Refine a full partition by greedy single-node moves.

Parameters:
  • B (array_like of float, shape (N, N)) – Dual-adjusted objective matrix.

  • z_init (array_like of int or float, shape (N, N)) – Initial partition matrix.

  • allow_singletons (bool, optional) – If True, allow moving a node into a new singleton community.

  • tol (float, optional) – Minimum improvement required to accept a move.

  • max_moves (int, optional) – Maximum number of accepted moves. If omitted, at most N ** 2 moves are accepted.

Returns:

  • z (np.ndarray of int, shape (N, N)) – Refined partition matrix.

  • obj (float) – Objective value of the refined partition.

  • changed (bool) – True if at least one node move was accepted.

asunder.base.algorithms.spectral.full_spectral_bisection(A, a, m, dualW, refinement=False, global_refinement=True, allow_singletons=True, max_outer_passes=None, tol=1e-10, verbose=False)

Build a dual-adjusted partition using repeated spectral bisection.

Parameters:
  • A (array_like of float, shape (N, N)) – Adjacency or weighted adjacency matrix.

  • a (array_like of float, shape (N,)) – Degree-like vector used in the modularity term.

  • m (float) – Positive graph normalization constant.

  • dualW (array_like of float, shape (N, N)) – Matrix of dual contributions aligned with the partition matrix.

  • refinement (bool, optional) – If True, refine each proposed two-way split before acceptance.

  • global_refinement (bool, optional) – If True, run global single-node-move refinement after each bisection pass. This permits correction of earlier splits.

  • allow_singletons (bool, optional) – If True, global refinement may move a node into a singleton community.

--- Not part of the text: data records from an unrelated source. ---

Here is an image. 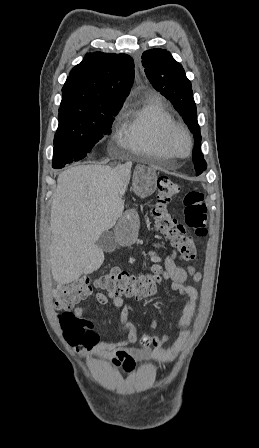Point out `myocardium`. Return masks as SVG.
I'll return each mask as SVG.
<instances>
[{"label":"myocardium","instance_id":"obj_1","mask_svg":"<svg viewBox=\"0 0 259 448\" xmlns=\"http://www.w3.org/2000/svg\"><path fill=\"white\" fill-rule=\"evenodd\" d=\"M177 133H180L185 138V141H186L185 159L191 158L193 155L192 135H191L189 129L181 123L173 121L165 126V128L163 129L162 134H161V141H162L163 148L165 150L175 149L174 145H173V138H174L175 134H177ZM141 157L145 161V163H162L161 161L153 160L152 158L148 157L145 153H143L141 155Z\"/></svg>","mask_w":259,"mask_h":448}]
</instances>
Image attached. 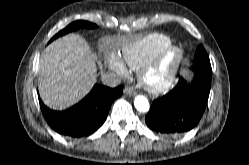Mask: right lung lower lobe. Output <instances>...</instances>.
Masks as SVG:
<instances>
[{"mask_svg":"<svg viewBox=\"0 0 249 165\" xmlns=\"http://www.w3.org/2000/svg\"><path fill=\"white\" fill-rule=\"evenodd\" d=\"M123 92V87L109 88L95 85L91 93L73 108L56 112L40 101V107L49 126L57 133L80 138L95 132L106 120L114 99Z\"/></svg>","mask_w":249,"mask_h":165,"instance_id":"98d812e1","label":"right lung lower lobe"}]
</instances>
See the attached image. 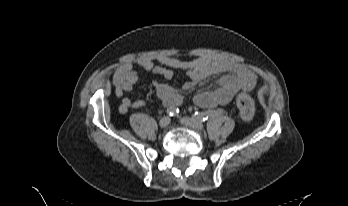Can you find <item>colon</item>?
Listing matches in <instances>:
<instances>
[{
	"mask_svg": "<svg viewBox=\"0 0 348 206\" xmlns=\"http://www.w3.org/2000/svg\"><path fill=\"white\" fill-rule=\"evenodd\" d=\"M240 116L245 121H250L254 115V105L248 94L240 92L235 99Z\"/></svg>",
	"mask_w": 348,
	"mask_h": 206,
	"instance_id": "colon-1",
	"label": "colon"
}]
</instances>
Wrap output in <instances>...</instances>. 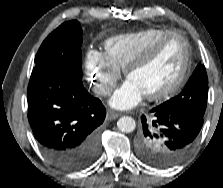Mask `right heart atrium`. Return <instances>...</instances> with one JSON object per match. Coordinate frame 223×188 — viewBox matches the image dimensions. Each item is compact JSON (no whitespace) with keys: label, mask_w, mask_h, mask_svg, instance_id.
<instances>
[{"label":"right heart atrium","mask_w":223,"mask_h":188,"mask_svg":"<svg viewBox=\"0 0 223 188\" xmlns=\"http://www.w3.org/2000/svg\"><path fill=\"white\" fill-rule=\"evenodd\" d=\"M85 74L94 93L106 96L114 89L120 77V69L105 53L90 50L85 60Z\"/></svg>","instance_id":"obj_1"}]
</instances>
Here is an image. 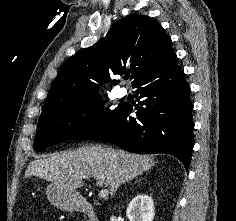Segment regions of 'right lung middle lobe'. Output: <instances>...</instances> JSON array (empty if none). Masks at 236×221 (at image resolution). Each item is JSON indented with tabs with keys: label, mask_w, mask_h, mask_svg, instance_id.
<instances>
[{
	"label": "right lung middle lobe",
	"mask_w": 236,
	"mask_h": 221,
	"mask_svg": "<svg viewBox=\"0 0 236 221\" xmlns=\"http://www.w3.org/2000/svg\"><path fill=\"white\" fill-rule=\"evenodd\" d=\"M124 105L120 103L114 110H103L104 102L100 96L90 95L42 111L34 149L41 151L65 140L88 137L102 129ZM86 112L87 115L80 119Z\"/></svg>",
	"instance_id": "dd1d6c3e"
}]
</instances>
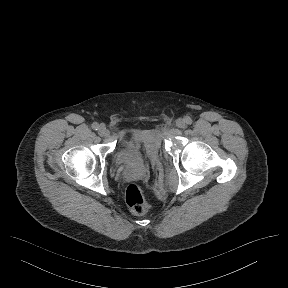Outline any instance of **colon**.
<instances>
[{
  "mask_svg": "<svg viewBox=\"0 0 288 288\" xmlns=\"http://www.w3.org/2000/svg\"><path fill=\"white\" fill-rule=\"evenodd\" d=\"M125 200L129 209L136 215H144L149 210L144 191L136 183H131L127 187Z\"/></svg>",
  "mask_w": 288,
  "mask_h": 288,
  "instance_id": "5ec220e1",
  "label": "colon"
}]
</instances>
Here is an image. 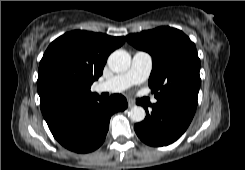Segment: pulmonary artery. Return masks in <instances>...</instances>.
I'll list each match as a JSON object with an SVG mask.
<instances>
[{
	"mask_svg": "<svg viewBox=\"0 0 245 170\" xmlns=\"http://www.w3.org/2000/svg\"><path fill=\"white\" fill-rule=\"evenodd\" d=\"M152 69V57L149 53L137 51L133 55L132 64L128 71L114 75L97 86V90L118 93L132 85L144 82L150 75ZM153 103L157 99L152 100Z\"/></svg>",
	"mask_w": 245,
	"mask_h": 170,
	"instance_id": "e3ab8cb5",
	"label": "pulmonary artery"
}]
</instances>
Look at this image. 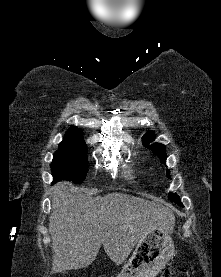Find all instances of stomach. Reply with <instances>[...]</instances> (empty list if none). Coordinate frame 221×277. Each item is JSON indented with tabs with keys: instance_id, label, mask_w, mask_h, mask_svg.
<instances>
[{
	"instance_id": "obj_1",
	"label": "stomach",
	"mask_w": 221,
	"mask_h": 277,
	"mask_svg": "<svg viewBox=\"0 0 221 277\" xmlns=\"http://www.w3.org/2000/svg\"><path fill=\"white\" fill-rule=\"evenodd\" d=\"M174 252L171 233L157 228L139 240L118 277H155L172 259Z\"/></svg>"
}]
</instances>
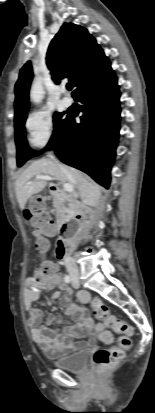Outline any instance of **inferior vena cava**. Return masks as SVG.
Wrapping results in <instances>:
<instances>
[{"instance_id": "602c4592", "label": "inferior vena cava", "mask_w": 155, "mask_h": 413, "mask_svg": "<svg viewBox=\"0 0 155 413\" xmlns=\"http://www.w3.org/2000/svg\"><path fill=\"white\" fill-rule=\"evenodd\" d=\"M50 159H52V160L57 164V166H58V168L60 169V171H61L69 180L73 181V178H72L71 173L68 171V169H67L64 165L60 164V163L54 158L53 155H50ZM73 196H74L75 199L78 198L79 192H75ZM65 265H66L67 270H68L70 273H78V268H77V266H76V263H75L74 259L71 258L70 256H67V257L65 258Z\"/></svg>"}]
</instances>
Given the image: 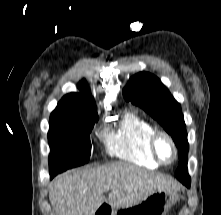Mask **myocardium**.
Segmentation results:
<instances>
[{"label": "myocardium", "mask_w": 221, "mask_h": 215, "mask_svg": "<svg viewBox=\"0 0 221 215\" xmlns=\"http://www.w3.org/2000/svg\"><path fill=\"white\" fill-rule=\"evenodd\" d=\"M164 142L168 145L170 155L165 158L160 152V144ZM149 148L152 157L160 165H170L177 158V148L172 137L164 131H155L149 140Z\"/></svg>", "instance_id": "1"}]
</instances>
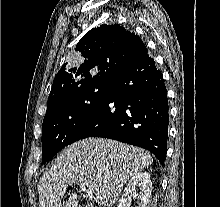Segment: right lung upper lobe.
Returning <instances> with one entry per match:
<instances>
[{
  "label": "right lung upper lobe",
  "mask_w": 220,
  "mask_h": 207,
  "mask_svg": "<svg viewBox=\"0 0 220 207\" xmlns=\"http://www.w3.org/2000/svg\"><path fill=\"white\" fill-rule=\"evenodd\" d=\"M84 62L70 67L63 64L56 74L48 103L57 97L88 85L108 83L131 63L147 54L136 34L119 24H104L87 32L76 45ZM97 70L92 76L90 70Z\"/></svg>",
  "instance_id": "cb5924a9"
}]
</instances>
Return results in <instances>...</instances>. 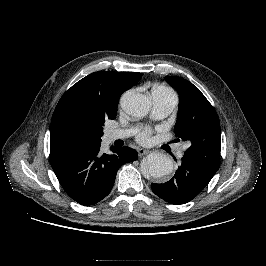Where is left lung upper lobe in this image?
<instances>
[{
    "mask_svg": "<svg viewBox=\"0 0 266 266\" xmlns=\"http://www.w3.org/2000/svg\"><path fill=\"white\" fill-rule=\"evenodd\" d=\"M166 82L180 96L175 135L190 142L184 158L217 172L220 166L221 132L219 117L201 91L189 81L166 76Z\"/></svg>",
    "mask_w": 266,
    "mask_h": 266,
    "instance_id": "1",
    "label": "left lung upper lobe"
}]
</instances>
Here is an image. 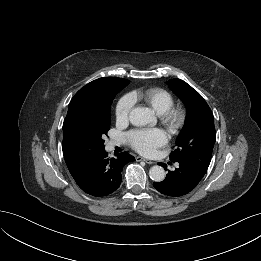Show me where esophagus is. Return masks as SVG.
I'll list each match as a JSON object with an SVG mask.
<instances>
[{"instance_id":"obj_1","label":"esophagus","mask_w":261,"mask_h":261,"mask_svg":"<svg viewBox=\"0 0 261 261\" xmlns=\"http://www.w3.org/2000/svg\"><path fill=\"white\" fill-rule=\"evenodd\" d=\"M136 161H144V162H146L147 164H153V163H154L153 161L148 160V159H145V158L140 157V156L136 157Z\"/></svg>"}]
</instances>
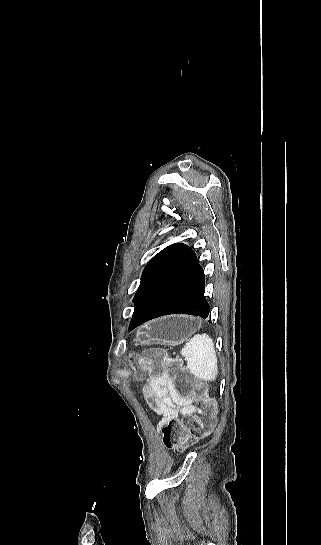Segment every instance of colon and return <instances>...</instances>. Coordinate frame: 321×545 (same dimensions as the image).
<instances>
[{
  "instance_id": "colon-1",
  "label": "colon",
  "mask_w": 321,
  "mask_h": 545,
  "mask_svg": "<svg viewBox=\"0 0 321 545\" xmlns=\"http://www.w3.org/2000/svg\"><path fill=\"white\" fill-rule=\"evenodd\" d=\"M137 376L169 378L172 389L181 397L196 402L195 412L182 420L171 419L161 428L164 445L176 453L184 452L211 434L215 426L216 403L207 394L205 384L189 374L176 359H168L159 352H150L134 359Z\"/></svg>"
}]
</instances>
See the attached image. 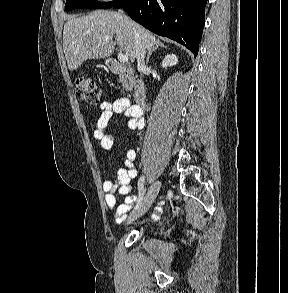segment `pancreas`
I'll return each mask as SVG.
<instances>
[{"instance_id": "cf45deb5", "label": "pancreas", "mask_w": 288, "mask_h": 293, "mask_svg": "<svg viewBox=\"0 0 288 293\" xmlns=\"http://www.w3.org/2000/svg\"><path fill=\"white\" fill-rule=\"evenodd\" d=\"M119 81L122 83V86L126 89V90H131L132 89V80L127 81L124 78L123 74H120V78Z\"/></svg>"}]
</instances>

  • max_outer_passes (int, optional) – Maximum number of bisection passes. If omitted, at most N passes are run.

  • tol (float, optional) – Minimum improvement required to accept a split or move.

  • verbose (bool, optional) – If True, print accepted and rejected move diagnostics.

Returns:

  • z_curr (np.ndarray of int, shape (N, N)) – Final partition matrix.

  • sub_obj_val (float) – Final dual-adjusted subproblem objective value.